Introduction

We are pleased to present two modeling projects that explore important aspects of biological processes and are of great relevance to us. The first project involves promoter prediction for the genes VbrR and Vbrk, so that we can provide the wetlab with the sequences they need to advance their efforts. At the same time, our second project focuses on receptor design for the membrane protein BlaR1, with the goal of improving our understanding of the binding interactions between the binding pocket and our chosen ligands. These efforts have the potential to provide valuable insights into receptor functionality and the world of biosensors, contributing to the fields of synthetic biology and biotechnology.

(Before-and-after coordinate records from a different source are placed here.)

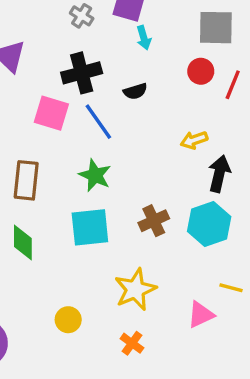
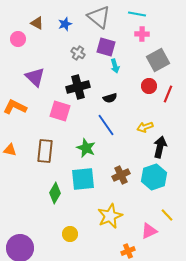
gray square: (216, 28) -> (158, 60), turned -30
blue line: (98, 122) -> (106, 125), moved
green diamond: (23, 242) -> (55, 193), moved, turned 30
yellow line: (231, 288) -> (167, 215), turned 32
orange cross: (132, 343) -> (128, 251), moved, turned 32

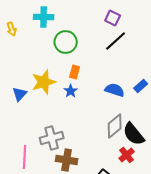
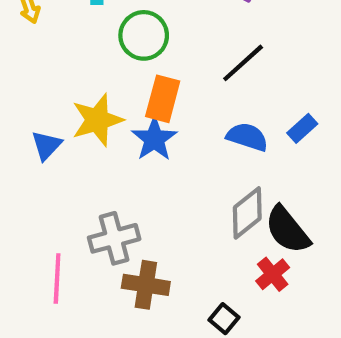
black line: (116, 41) -> (243, 63), moved
orange rectangle: (75, 72) -> (163, 99), size x1.5
blue star: (71, 91) -> (154, 139), size x1.5

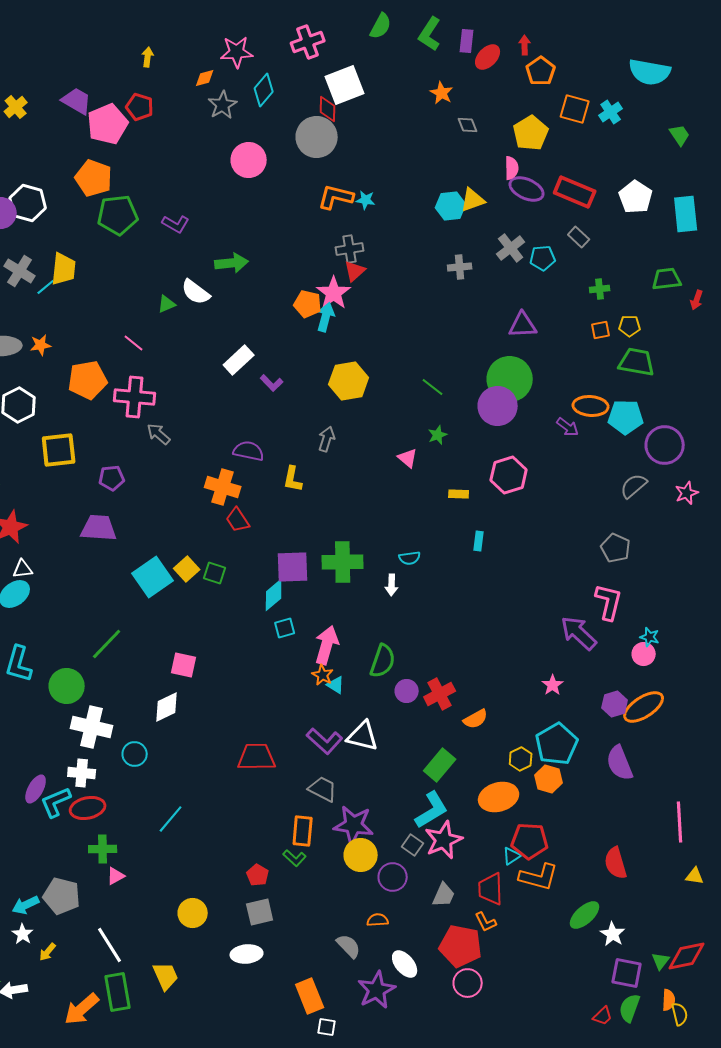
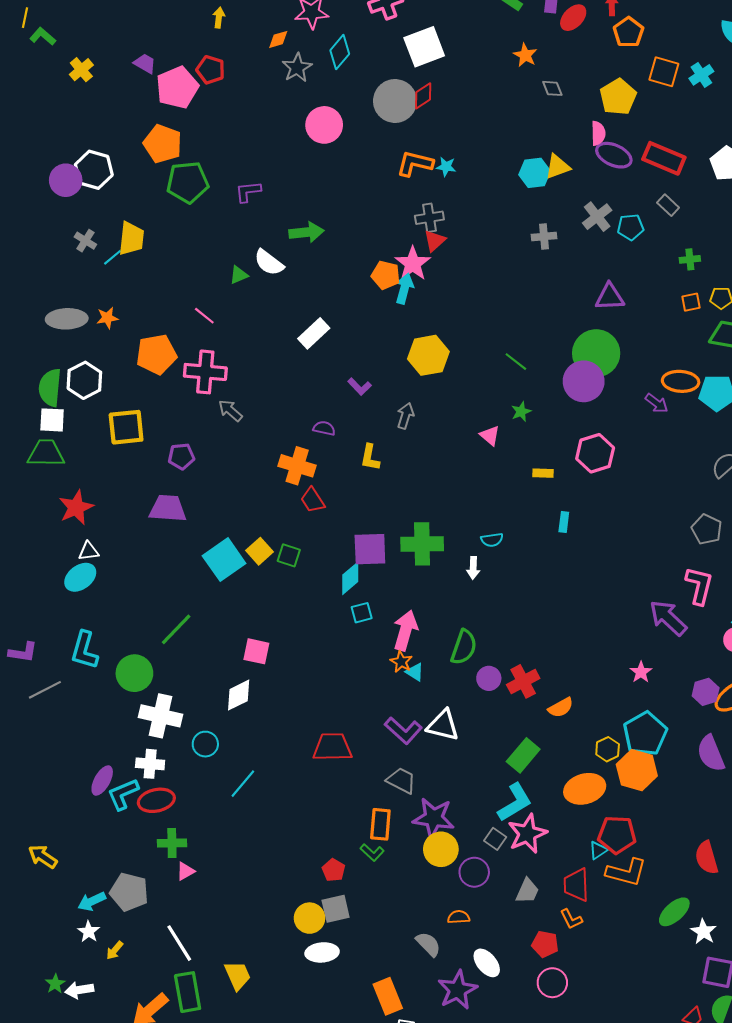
purple trapezoid: (77, 101) -> (145, 63), size x0.7
red diamond: (328, 109) -> (423, 96), moved, turned 56
purple L-shape: (176, 224) -> (248, 192), turned 144
gray cross: (20, 271) -> (85, 241), size x0.7
purple L-shape: (272, 383) -> (360, 387), moved
purple semicircle: (249, 451) -> (324, 428), size x0.7
orange hexagon: (549, 779) -> (637, 770), size x1.4
cyan line: (171, 819) -> (243, 784), moved
yellow circle: (193, 913) -> (310, 918), moved
red pentagon: (461, 946) -> (545, 944), size x0.6

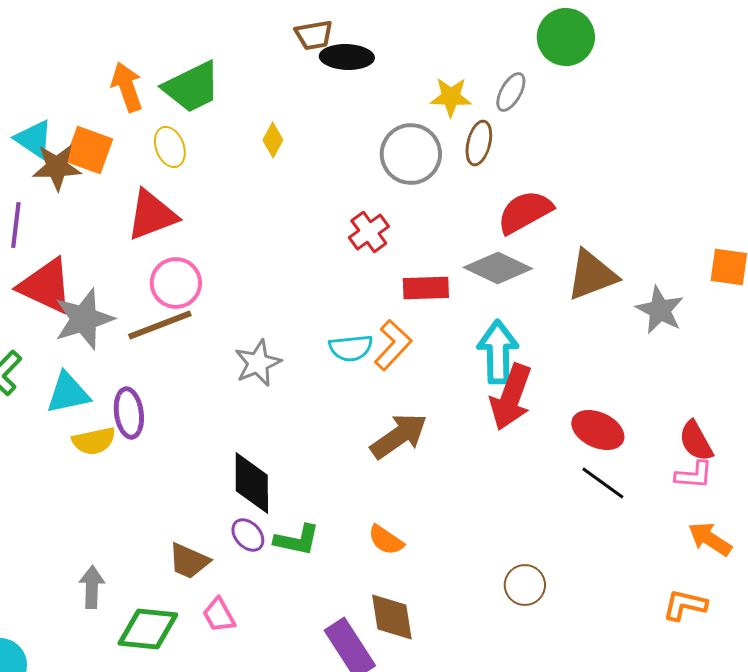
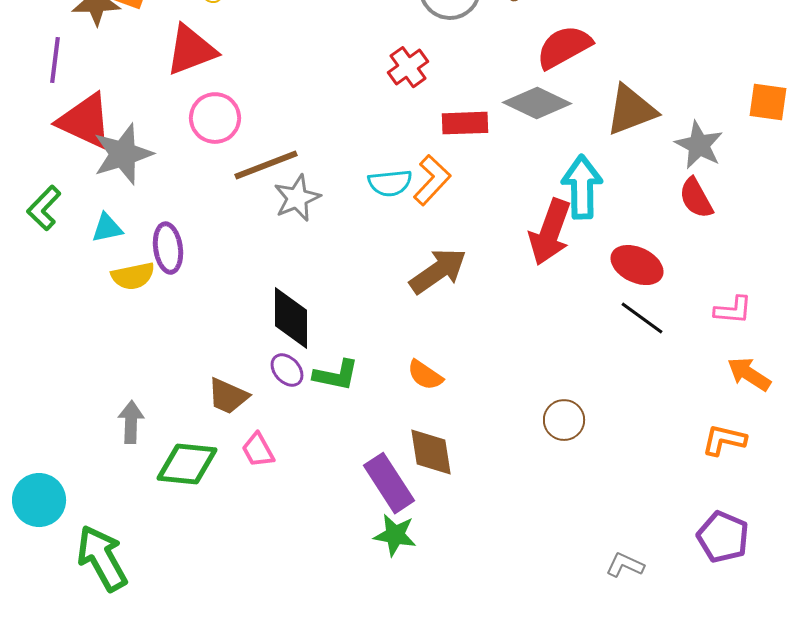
brown line: (160, 325) -> (266, 165), moved
cyan arrow: (498, 352) -> (582, 187), moved
cyan triangle: (68, 393) -> (107, 228), size x0.7
red semicircle: (696, 441) -> (696, 198), moved

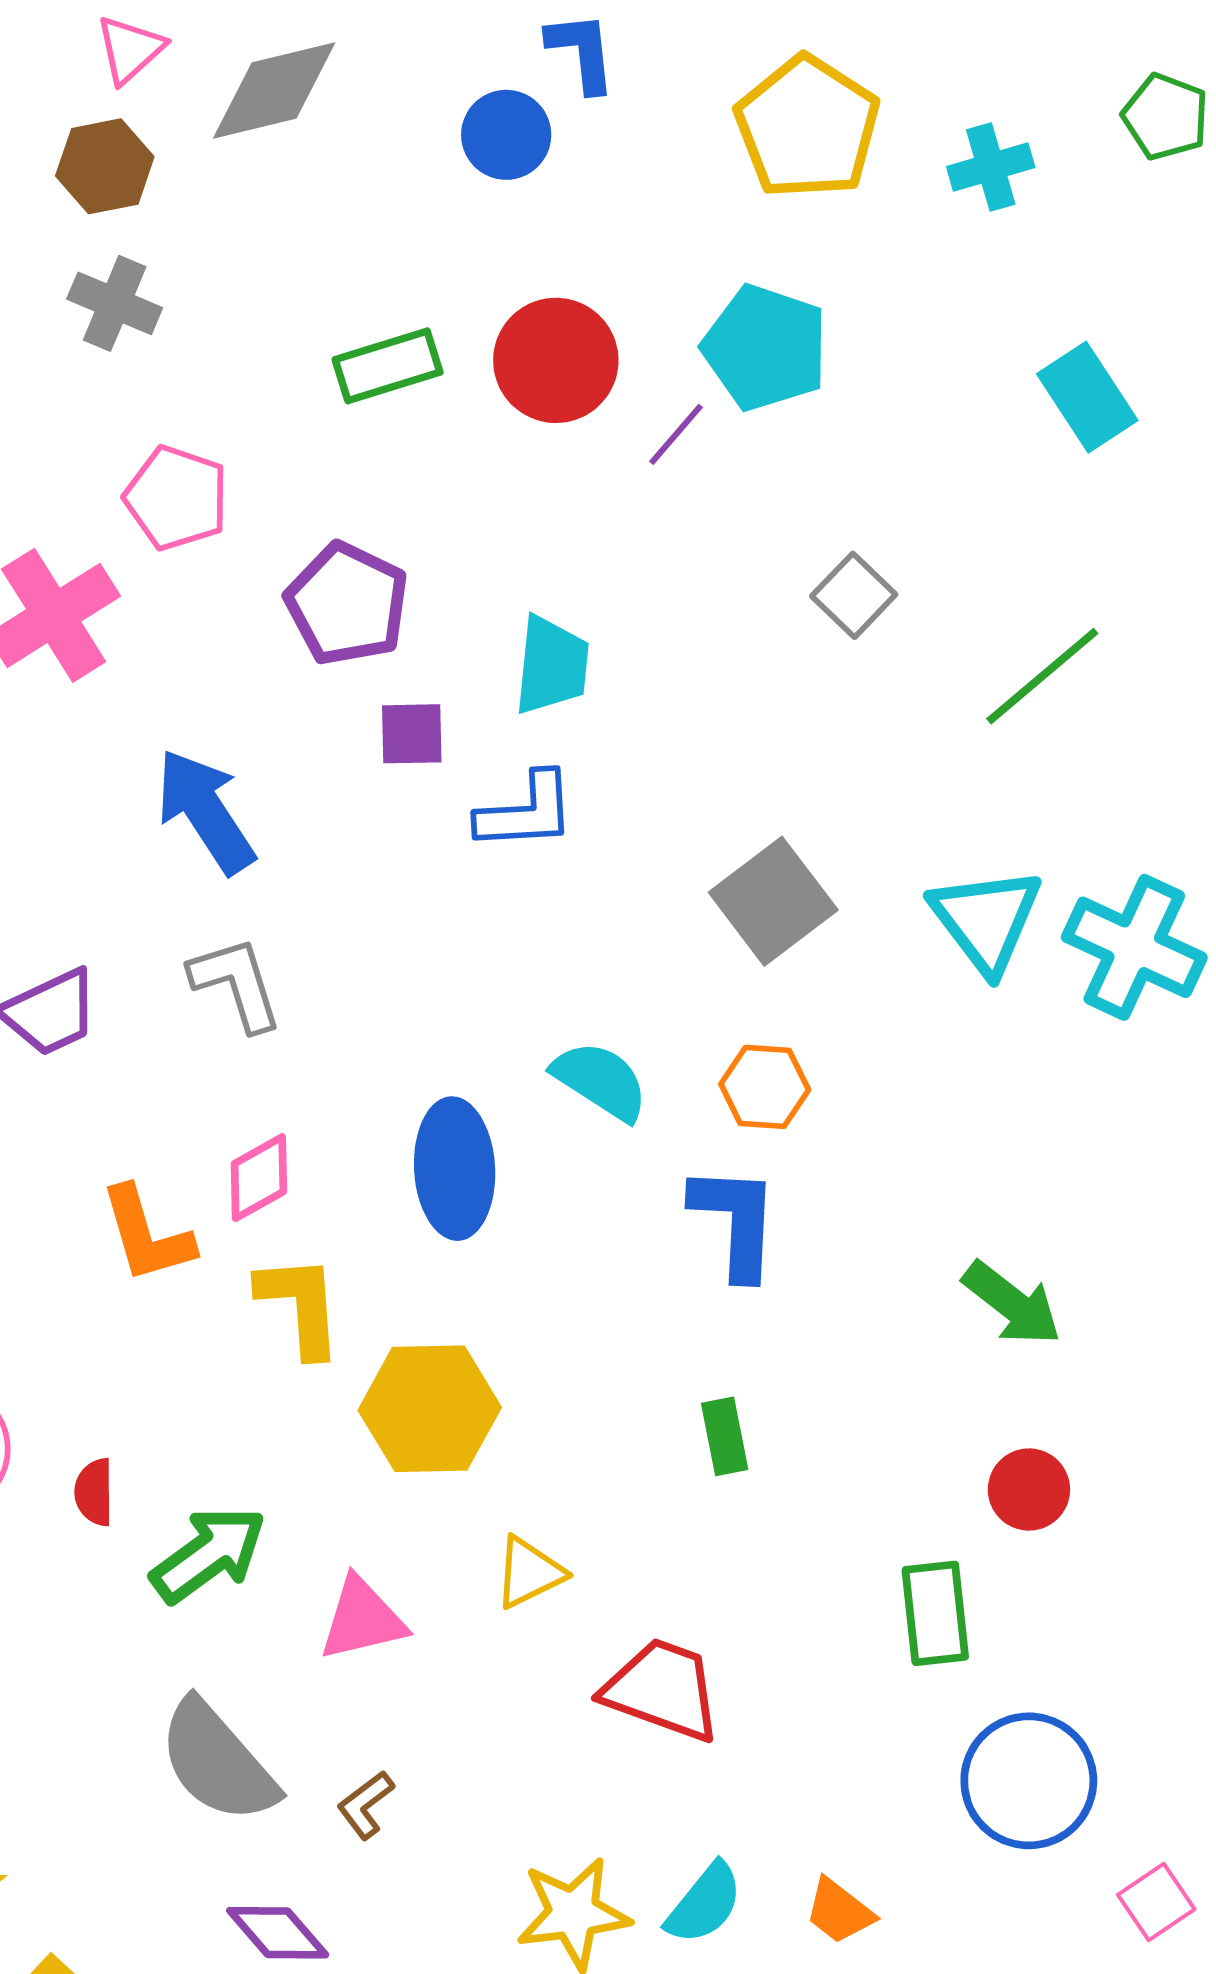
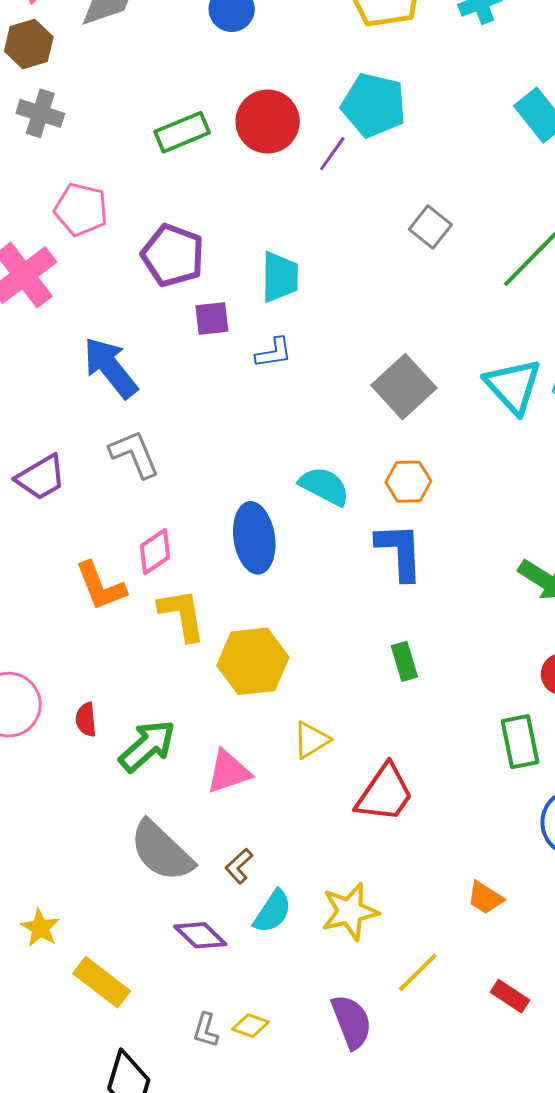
blue L-shape: (526, 812) -> (274, 353), size x0.7
red trapezoid: (662, 1690) -> (385, 793), turned 110
cyan semicircle: (704, 1903) -> (273, 912), moved

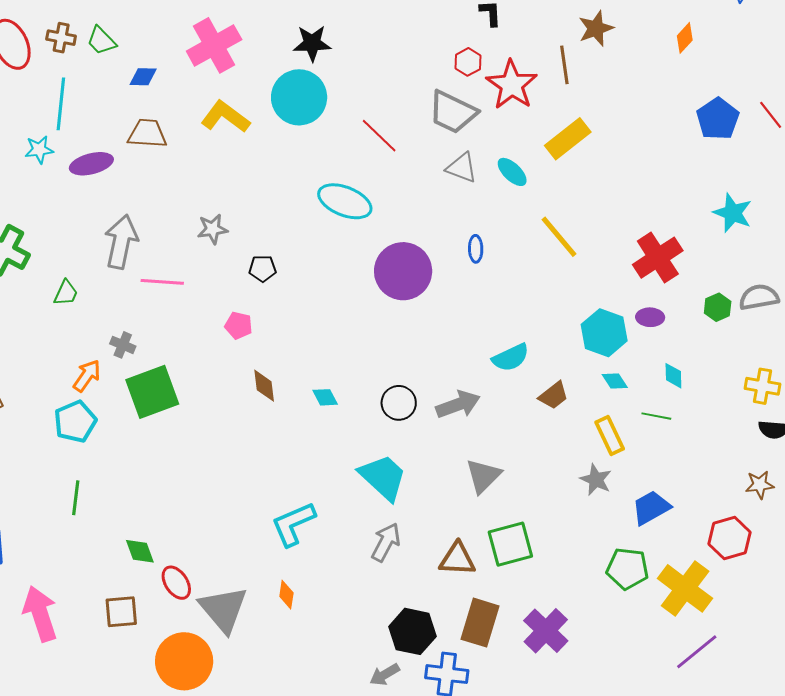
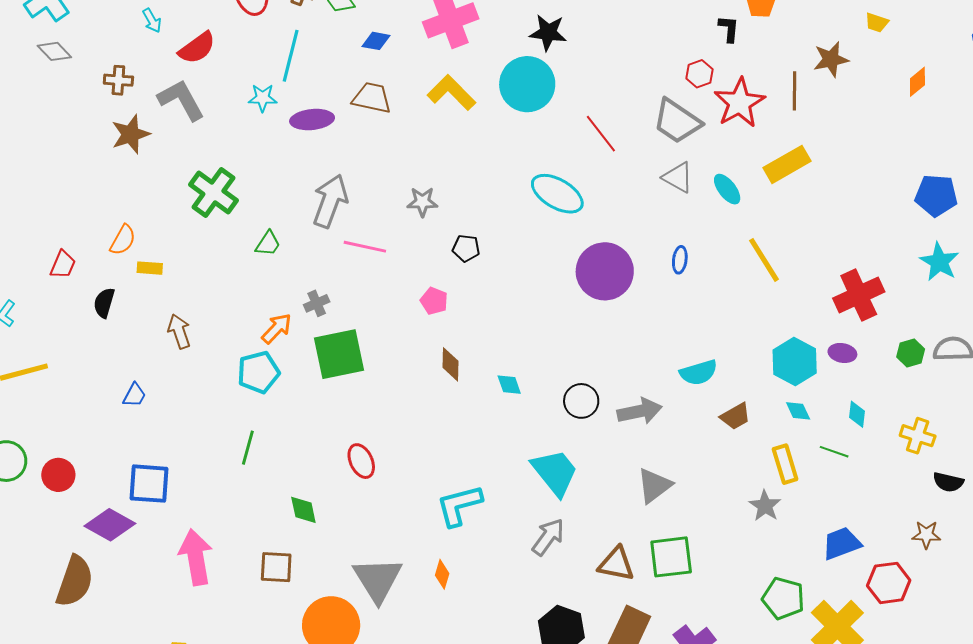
blue pentagon: (718, 119) -> (936, 195), moved, turned 30
gray cross: (123, 345) -> (317, 303), turned 35
yellow cross: (762, 386) -> (918, 436), moved
blue trapezoid: (651, 508) -> (841, 543), moved
red ellipse: (176, 583) -> (361, 461), moved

Our biosensor project utilizes the VbrK/VbrR two-component system (TCS) of Vibrio parahaemolyticus. In 2015, Li et al. identified the VbrK/VbrR response regulator pair to control the expression of β-lactamase, inducing antibiotic resistance in V. parahaemolyticus. In this system, VbrR regulates the expression of BlaA (vpa0477), which encodes for a class A chromosomal carbenicillin-hydrolyzing (CARB) β-lactamase (Chiou et al., 2015). The BlaA gene is located on the reverse strand on chromosome 2 (position 476708 ← 477559) of the V. parahaemolyticus genome (RIMD 2210633). However, the exact promoter region of BlaA and the binding site of the response regulator VbrR are unknown.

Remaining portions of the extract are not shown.